# Back into the swing of things.



## TrixBarred (Dec 3, 2012)

Hey all. 

So after much... lets just say me being a bit lax with my writing and putting it off for what seems like a good few month now (Don't beat me, I swear I will do more ^^;;, I decided to pick up the pen, or keyboard in some cases and am working towards a goal which I hope to achieve by Sunday the 9th.

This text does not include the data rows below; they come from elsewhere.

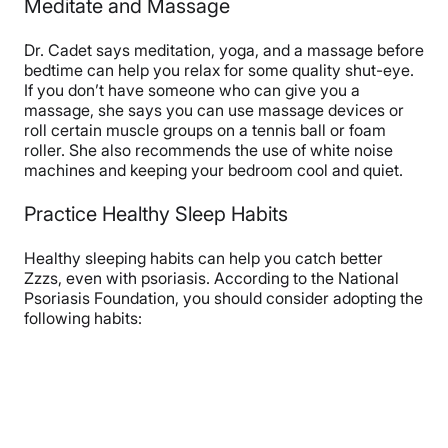
Meditate and Massage
Dr. Cadet says meditation, yoga, and a massage before
bedtime can help you relax for some quality shut-eye.
If you don’t have someone who can give you a
massage, she says you can use massage devices or
roll certain muscle groups on a tennis ball or foam
roller. She also recommends the use of white noise
machines and keeping your bedroom cool and quiet.
Practice Healthy Sleep Habits
Healthy sleeping habits can help you catch better
Zzzs, even with psoriasis. According to the National
Psoriasis Foundation, you should consider adopting the
following habits:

I picked up a manga as I was coming back home after a disappointing day, didn't know why I picked that one up, I just did. And as I read it, it made me think, my mind started to race and came up with a story. Don't worry this isn't plagurism, I just thought of the concept while reading the book. The plot and writing is my own, thats the way it should be ^^

Anyways. I put on hold back a few month ago of writing a novel sized story, and started to listen to the advice of others only recently. I decided to write a short story... how short that will be is debatable right now, but I will try to keep it under the 15,000 mark... hopefully ^^;;;

I was wondering if I could get some help with something I have run into. 
The story I am writing follows the main character through her life as she strives towards her dream. But I can't think of how to break up the story, or time jump ahead to when she is older. 
It would be a heck of a challenge to write her day to day life as she gets older and leading up towards the end of the story, but I think it would be more novel sized if I did that XD

Also is it best to write out a guide line for the story, or to just get on with and do it. Right now I am just writing it out roughly for the start and just want to know if i am going in the right direction. 

Oh and how do you write from the view of a child ? Should the words match their age or should they just talk normally ?

Thanks for listening ^^


----------